### [Problem to solve]
Your copy should match the listing below word for word, with no images in it.

### [Data in this exercise]
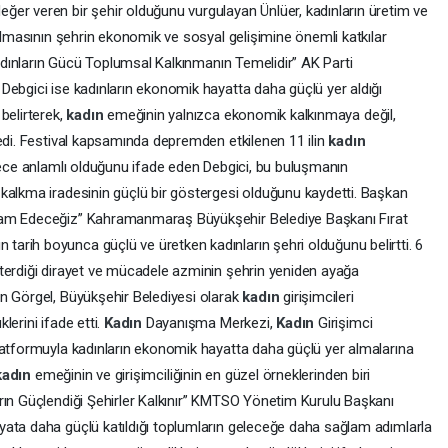
er veren bir şehir olduğunu vurgulayan Ünlüer, kadınların üretim ve
 almasının şehrin ekonomik ve sosyal gelişimine önemli katkılar
“Kadınların Gücü Toplumsal Kalkınmanın Temelidir” AK Parti
Debgici ise kadınların ekonomik hayatta daha güçlü yer aldığı
belirterek,
kadın
emeğinin yalnızca ekonomik kalkınmaya değil,
ledi. Festival kapsamında depremden etkilenen 11 ilin
kadın
erece anlamlı olduğunu ifade eden Debgici, bu buluşmanın
kalkma iradesinin güçlü bir göstergesi olduğunu kaydetti. Başkan
vam Edeceğiz” Kahramanmaraş Büyükşehir Belediye Başkanı Fırat
rih boyunca güçlü ve üretken kadınların şehri olduğunu belirtti. 6
terdiği dirayet ve mücadele azminin şehrin yeniden ayağa
n Görgel, Büyükşehir Belediyesi olarak
kadın
girişimcileri
erini ifade etti.
Kadın
Dayanışma Merkezi,
Kadın
Girişimci
latformuyla kadınların ekonomik hayatta daha güçlü yer almalarına
kadın
emeğinin ve girişimciliğinin en güzel örneklerinden biri
rın Güçlendiği Şehirler Kalkınır” KMTSO Yönetim Kurulu Başkanı
yata daha güçlü katıldığı toplumların geleceğe daha sağlam adımlarla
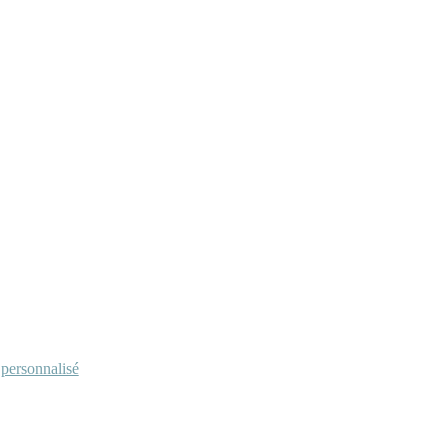
personnalisé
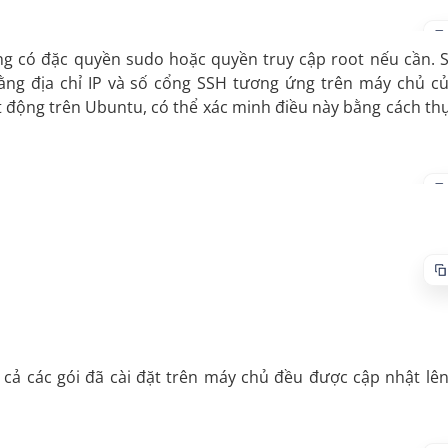
ng có đặc quyền sudo hoặc quyền truy cập root nếu cần. 
ằng địa chỉ IP và số cổng SSH tương ứng trên máy chủ c
 động trên Ubuntu, có thể xác minh điều này bằng cách th
 cả các gói đã cài đặt trên máy chủ đều được cập nhật lê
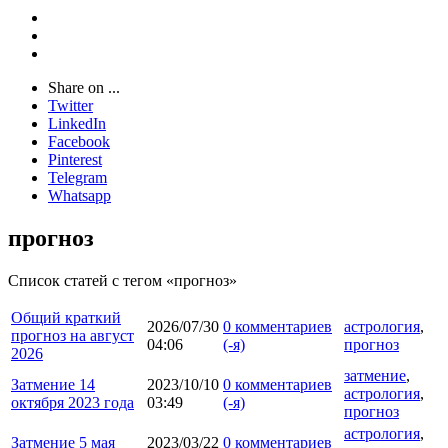
Share on ...
Twitter
LinkedIn
Facebook
Pinterest
Telegram
Whatsapp
прогноз
Список статей с тегом «прогноз»
Общий краткий
2026/07/30
0 комментариев
астрология
,
прогноз на август
04:06
(-я)
прогноз
2026
затмение
,
Затмение 14
2023/10/10
0 комментариев
астрология
,
октября 2023 года
03:49
(-я)
прогноз
астрология
,
Затмение 5 мая
2023/03/22
0 комментариев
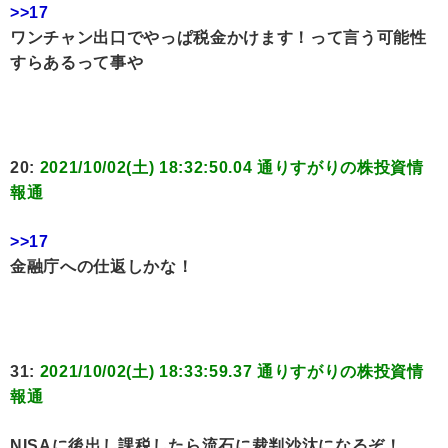
>>17
ワンチャン出口でやっぱ税金かけます！って言う可能性
すらあるって事や
20:
2021/10/02(土) 18:32:50.04 通りすがりの株投資情
報通
>>17
金融庁への仕返しかな！
31:
2021/10/02(土) 18:33:59.37 通りすがりの株投資情
報通
NISAに後出し課税したら流石に裁判沙汰になるぞ！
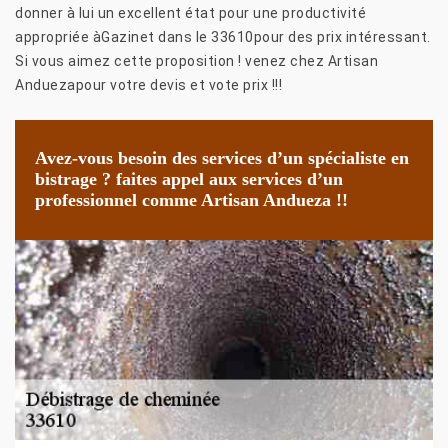
donner à lui un excellent état pour une productivité
appropriée àGazinet dans le 33610pour des prix intéressant.
Si vous aimez cette proposition ! venez chez Artisan
Anduezapour votre devis et vote prix !!!
Avez-vous besoin des services d’un spécialiste en
bistrage ? faites appel aux services d’un
professionnel comme Artisan Andueza !!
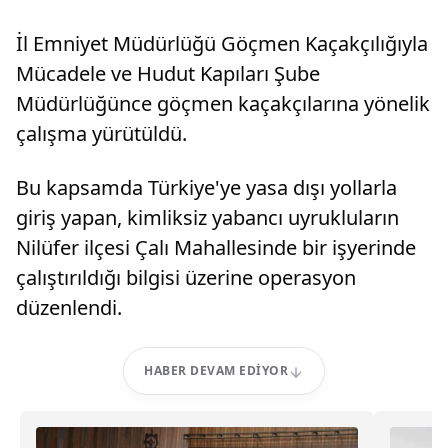
İl Emniyet Müdürlüğü Göçmen Kaçakçılığıyla
Mücadele ve Hudut Kapıları Şube
Müdürlüğünce göçmen kaçakçılarına yönelik
çalışma yürütüldü.
Bu kapsamda Türkiye'ye yasa dışı yollarla
giriş yapan, kimliksiz yabancı uyrukluların
Nilüfer ilçesi Çalı Mahallesinde bir işyerinde
çalıştırıldığı bilgisi üzerine operasyon
düzenlendi.
HABER DEVAM EDIYOR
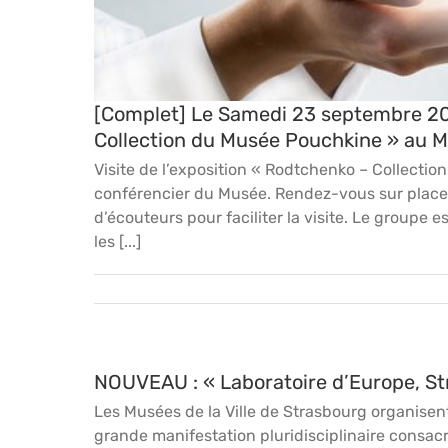
[Complet] Le Samedi 23 septembre 2017
Collection du Musée Pouchkine » au 
Visite de l’exposition « Rodtchenko – Collect
conférencier du Musée. Rendez-vous sur place 
d’écouteurs pour faciliter la visite. Le groupe e
les [...]
NOUVEAU : « Laboratoire d’Europe, S
Les Musées de la Ville de Strasbourg organisent
grande manifestation pluridisciplinaire consacré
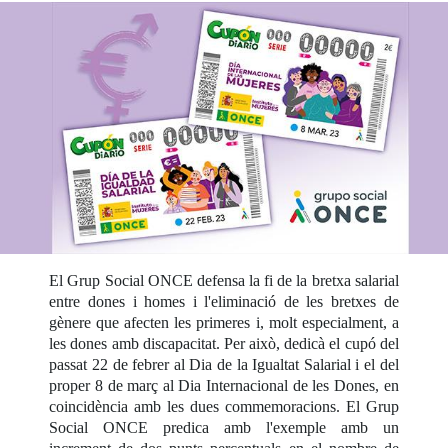
El Grup Social ONCE defensa la fi de la bretxa salarial
entre dones i homes i l'eliminació de les bretxes de
gènere que afecten les primeres i, molt especialment, a
les dones amb discapacitat. Per això, dedicà el cupó del
passat 22 de febrer al Dia de la Igualtat Salarial i el del
proper 8 de març al Dia Internacional de les Dones, en
coincidència amb les dues commemoracions. El Grup
Social ONCE predica amb l'exemple amb un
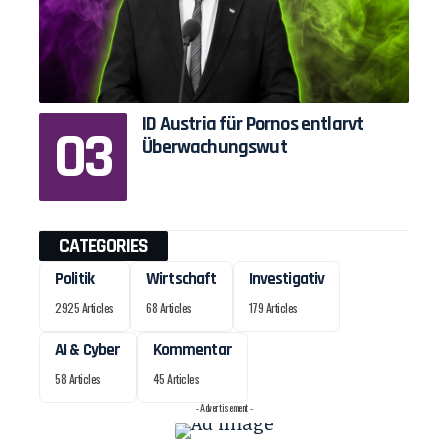
ID Austria für Pornos entlarvt
Überwachungswut
CATEGORIES
Politik
Wirtschaft
Investigativ
2925 Articles
68 Articles
179 Articles
AI & Cyber
Kommentar
58 Articles
45 Articles
- Advertisement -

### [Task answer]
er veren bir şehir olduğunu vurgulayan Ünlüer, kadınların üretim ve
 almasının şehrin ekonomik ve sosyal gelişimine önemli katkılar
“Kadınların Gücü Toplumsal Kalkınmanın Temelidir” AK Parti
Debgici ise kadınların ekonomik hayatta daha güçlü yer aldığı
belirterek,
kadın
emeğinin yalnızca ekonomik kalkınmaya değil,
ledi. Festival kapsamında depremden etkilenen 11 ilin
kadın
erece anlamlı olduğunu ifade eden Debgici, bu buluşmanın
kalkma iradesinin güçlü bir göstergesi olduğunu kaydetti. Başkan
vam Edeceğiz” Kahramanmaraş Büyükşehir Belediye Başkanı Fırat
rih boyunca güçlü ve üretken kadınların şehri olduğunu belirtti. 6
terdiği dirayet ve mücadele azminin şehrin yeniden ayağa
n Görgel, Büyükşehir Belediyesi olarak
kadın
girişimcileri
erini ifade etti.
Kadın
Dayanışma Merkezi,
Kadın
Girişimci
latformuyla kadınların ekonomik hayatta daha güçlü yer almalarına
kadın
emeğinin ve girişimciliğinin en güzel örneklerinden biri
rın Güçlendiği Şehirler Kalkınır” KMTSO Yönetim Kurulu Başkanı
yata daha güçlü katıldığı toplumların geleceğe daha sağlam adımlarla
personnalisé
ng có đặc quyền sudo hoặc quyền truy cập root nếu cần. 
ằng địa chỉ IP và số cổng SSH tương ứng trên máy chủ c
 động trên Ubuntu, có thể xác minh điều này bằng cách th
 cả các gói đã cài đặt trên máy chủ đều được cập nhật lê
Share on ...
Twitter
LinkedIn
Facebook
Pinterest
Telegram
Whatsapp
прогноз
Список статей с тегом «прогноз»
Общий краткий
2026/07/30
0 комментариев
астрология
,
прогноз на август
04:06
(-я)
прогноз
2026
затмение
,
Затмение 14
2023/10/10
0 комментариев
астрология
,
октября 2023 года
03:49
(-я)
прогноз
астрология
,
Затмение 5 мая
2023/03/22
0 комментариев
>>17
ワンチャン出口でやっぱ税金かけます！って言う可能性
すらあるって事や
20:
2021/10/02(土) 18:32:50.04 通りすがりの株投資情
報通
>>17
金融庁への仕返しかな！
31:
2021/10/02(土) 18:33:59.37 通りすがりの株投資情
報通
NISAに後出し課税したら流石に裁判沙汰になるぞ！
donner à lui un excellent état pour une productivité
appropriée àGazinet dans le 33610pour des prix intéressant.
Si vous aimez cette proposition ! venez chez Artisan
Anduezapour votre devis et vote prix !!!
Avez-vous besoin des services d’un spécialiste en
bistrage ? faites appel aux services d’un
professionnel comme Artisan Andueza !!
İl Emniyet Müdürlüğü Göçmen Kaçakçılığıyla
Mücadele ve Hudut Kapıları Şube
Müdürlüğünce göçmen kaçakçılarına yönelik
çalışma yürütüldü.
Bu kapsamda Türkiye'ye yasa dışı yollarla
giriş yapan, kimliksiz yabancı uyrukluların
Nilüfer ilçesi Çalı Mahallesinde bir işyerinde
çalıştırıldığı bilgisi üzerine operasyon
düzenlendi.
HABER DEVAM EDIYOR
[Complet] Le Samedi 23 septembre 2017
Collection du Musée Pouchkine » au 
Visite de l’exposition « Rodtchenko – Collect
conférencier du Musée. Rendez-vous sur place 
d’écouteurs pour faciliter la visite. Le groupe e
les [...]
NOUVEAU : « Laboratoire d’Europe, S
Les Musées de la Ville de Strasbourg organisent
grande manifestation pluridisciplinaire consacré
El Grup Social ONCE defensa la fi de la bretxa salarial
entre dones i homes i l'eliminació de les bretxes de
gènere que afecten les primeres i, molt especialment, a
les dones amb discapacitat. Per això, dedicà el cupó del
passat 22 de febrer al Dia de la Igualtat Salarial i el del
proper 8 de març al Dia Internacional de les Dones, en
coincidència amb les dues commemoracions. El Grup
Social ONCE predica amb l'exemple amb un
ID Austria für Pornos entlarvt
Überwachungswut
CATEGORIES
Politik
Wirtschaft
Investigativ
2925 Articles
68 Articles
179 Articles
AI & Cyber
Kommentar
58 Articles
45 Articles
- Advertisement -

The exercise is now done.